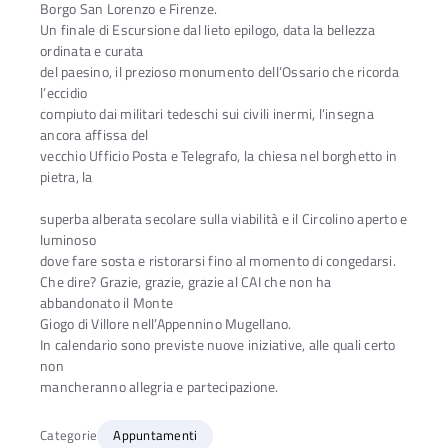
Borgo San Lorenzo e Firenze.
Un finale di Escursione dal lieto epilogo, data la bellezza
ordinata e curata
del paesino, il prezioso monumento dell’Ossario che ricorda
l’eccidio
compiuto dai militari tedeschi sui civili inermi, l’insegna
ancora affissa del
vecchio Ufficio Posta e Telegrafo, la chiesa nel borghetto in
pietra, la
superba alberata secolare sulla viabilità e il Circolino aperto e
luminoso
dove fare sosta e ristorarsi fino al momento di congedarsi.
Che dire? Grazie, grazie, grazie al CAI che non ha
abbandonato il Monte
Giogo di Villore nell’Appennino Mugellano.
In calendario sono previste nuove iniziative, alle quali certo
non
mancheranno allegria e partecipazione.
Categorie
Appuntamenti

> TASK TO COMPLETE
Pictures in the records above should not be copied. Repeat everything else exactly.

> OUTPUT BELOW
Borgo San Lorenzo e Firenze.
Un finale di Escursione dal lieto epilogo, data la bellezza
ordinata e curata
del paesino, il prezioso monumento dell’Ossario che ricorda
l’eccidio
compiuto dai militari tedeschi sui civili inermi, l’insegna
ancora affissa del
vecchio Ufficio Posta e Telegrafo, la chiesa nel borghetto in
pietra, la
superba alberata secolare sulla viabilità e il Circolino aperto e
luminoso
dove fare sosta e ristorarsi fino al momento di congedarsi.
Che dire? Grazie, grazie, grazie al CAI che non ha
abbandonato il Monte
Giogo di Villore nell’Appennino Mugellano.
In calendario sono previste nuove iniziative, alle quali certo
non
mancheranno allegria e partecipazione.
Categorie
Appuntamenti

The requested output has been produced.